● **Task statement**: Go through the entries below and pick out every line with "have".

● **Data provided**:
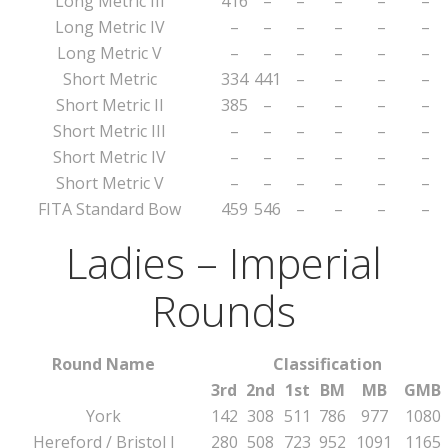
Long Metric III
416
–
–
–
–
–
Long Metric IV
–
–
–
–
–
–
Long Metric V
–
–
–
–
–
–
Short Metric
334
441
–
–
–
–
Short Metric II
385
–
–
–
–
–
Short Metric III
–
–
–
–
–
–
Short Metric IV
–
–
–
–
–
–
Short Metric V
–
–
–
–
–
–
FITA Standard Bow
459
546
–
–
–
–
Ladies – Imperial
Rounds
Round Name
Classification
3rd
2nd
1st
BM
MB
GMB
York
142
308
511
786
977
1080
Hereford / Bristol I
280
508
723
952
1091
1165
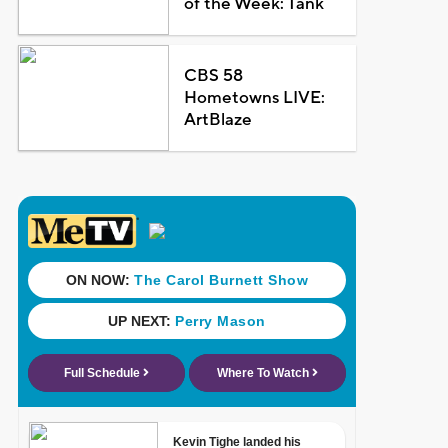
of the Week: Tank
CBS 58
Hometowns LIVE:
ArtBlaze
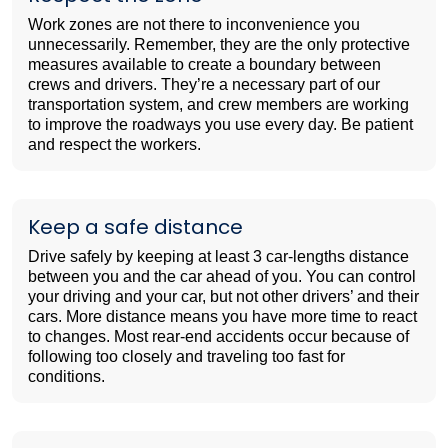
Work zones are not there to inconvenience you
unnecessarily. Remember, they are the only protective
measures available to create a boundary between
crews and drivers. They’re a necessary part of our
transportation system, and crew members are working
to improve the roadways you use every day. Be patient
and respect the workers.
Keep a safe distance
Drive safely by keeping at least 3 car-lengths distance
between you and the car ahead of you. You can control
your driving and your car, but not other drivers’ and their
cars. More distance means you have more time to react
to changes. Most rear-end accidents occur because of
following too closely and traveling too fast for
conditions.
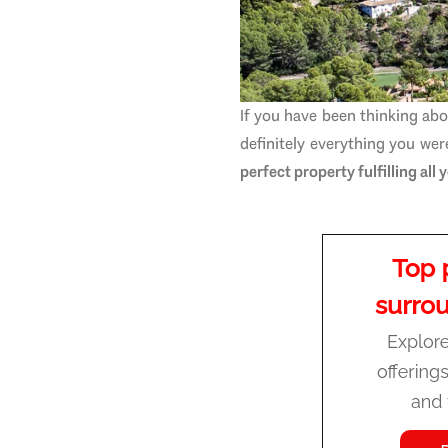
If you have been thinking abo
definitely everything you we
perfect property fulfilling all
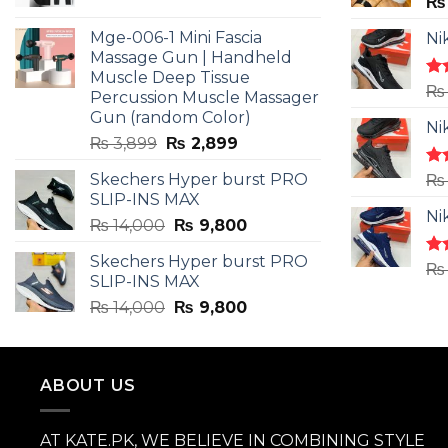
price
price
₨
was:
is:
Mge-006-1 Mini Fascia
Ni
₨ 3,599.
₨ 2,599.
Massage Gun | Handheld
Muscle Deep Tissue
Ra
₨
Percussion Muscle Massager
4.5
Gun (random Color)
of 
Ni
Original
Current
₨
3,899
₨
2,899
price
price
Skechers Hyper burst PRO
Ra
₨
was:
is:
4.3
SLIP-INS MAX
₨ 3,899.
₨ 2,899.
of 
Ni
Original
Current
₨
14,000
₨
9,800
price
price
Skechers Hyper burst PRO
was:
is:
Ra
₨
SLIP-INS MAX
4.3
₨ 14,000.
₨ 9,800.
of 
Original
Current
₨
14,000
₨
9,800
price
price
was:
is:
₨ 14,000.
₨ 9,800.
ABOUT US
AT KATE.PK, WE BELIEVE IN COMBINING STYLE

● **Answer to this task**:
cars. More distance means you have more time to react
If you have been thinking abo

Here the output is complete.